### SUPPLIED RECORDS ###
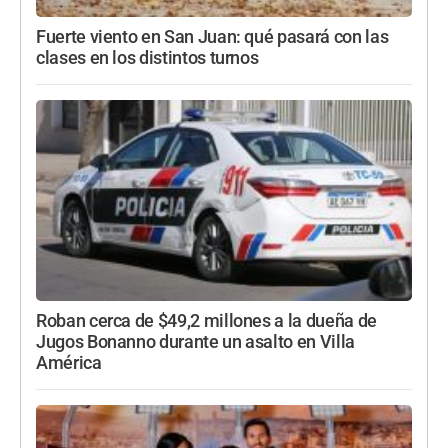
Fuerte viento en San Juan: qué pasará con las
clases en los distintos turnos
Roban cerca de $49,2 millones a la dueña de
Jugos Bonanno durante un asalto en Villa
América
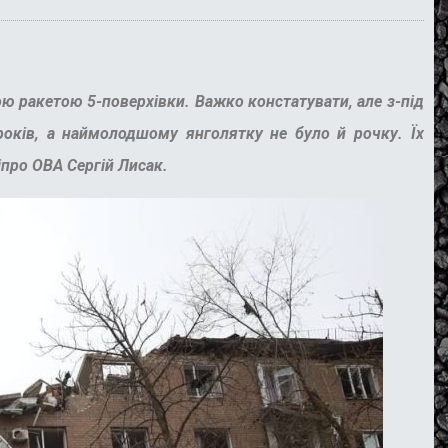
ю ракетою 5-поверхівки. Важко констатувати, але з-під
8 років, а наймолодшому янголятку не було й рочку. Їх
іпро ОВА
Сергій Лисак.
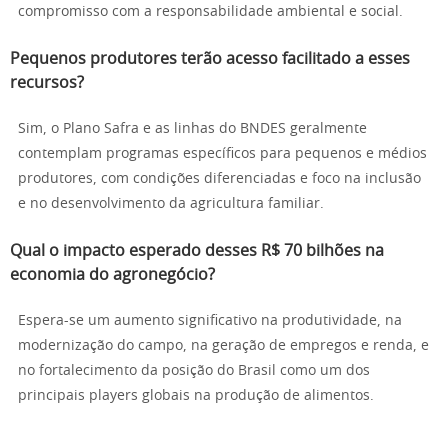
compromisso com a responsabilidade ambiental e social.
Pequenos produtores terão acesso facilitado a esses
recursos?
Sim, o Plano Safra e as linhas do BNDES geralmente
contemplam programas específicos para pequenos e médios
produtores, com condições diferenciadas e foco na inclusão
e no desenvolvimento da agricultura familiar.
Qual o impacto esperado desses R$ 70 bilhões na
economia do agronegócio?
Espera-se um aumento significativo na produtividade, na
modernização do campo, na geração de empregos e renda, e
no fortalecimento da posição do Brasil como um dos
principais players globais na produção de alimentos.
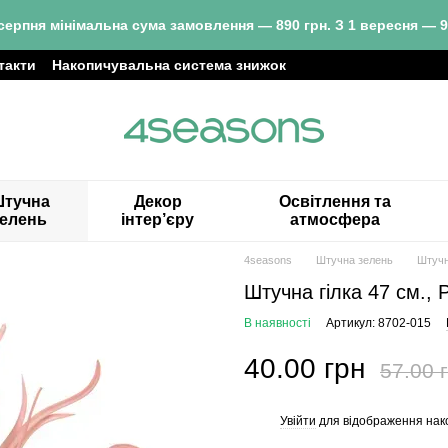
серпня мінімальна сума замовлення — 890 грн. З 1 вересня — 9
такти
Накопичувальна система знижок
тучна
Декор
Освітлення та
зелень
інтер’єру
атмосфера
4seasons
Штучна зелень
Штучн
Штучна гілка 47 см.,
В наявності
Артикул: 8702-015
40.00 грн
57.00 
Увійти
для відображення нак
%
###
### SUPPLIED RECORDS ###
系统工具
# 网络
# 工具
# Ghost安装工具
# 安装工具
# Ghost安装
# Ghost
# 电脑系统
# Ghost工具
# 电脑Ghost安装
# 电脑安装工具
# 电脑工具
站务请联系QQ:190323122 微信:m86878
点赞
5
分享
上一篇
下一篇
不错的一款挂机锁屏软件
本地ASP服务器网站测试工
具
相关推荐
###
### SUPPLIED RECORDS ###
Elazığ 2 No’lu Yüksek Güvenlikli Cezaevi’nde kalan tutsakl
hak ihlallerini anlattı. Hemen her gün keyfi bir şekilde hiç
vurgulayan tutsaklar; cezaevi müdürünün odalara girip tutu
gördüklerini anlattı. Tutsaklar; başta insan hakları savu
###
> _TO DO_: Search the preceding listing for "produtores", then copy every line that holds it.

> _RESPONSE AREA_:
Pequenos produtores terão acesso facilitado a esses
produtores, com condições diferenciadas e foco na inclusão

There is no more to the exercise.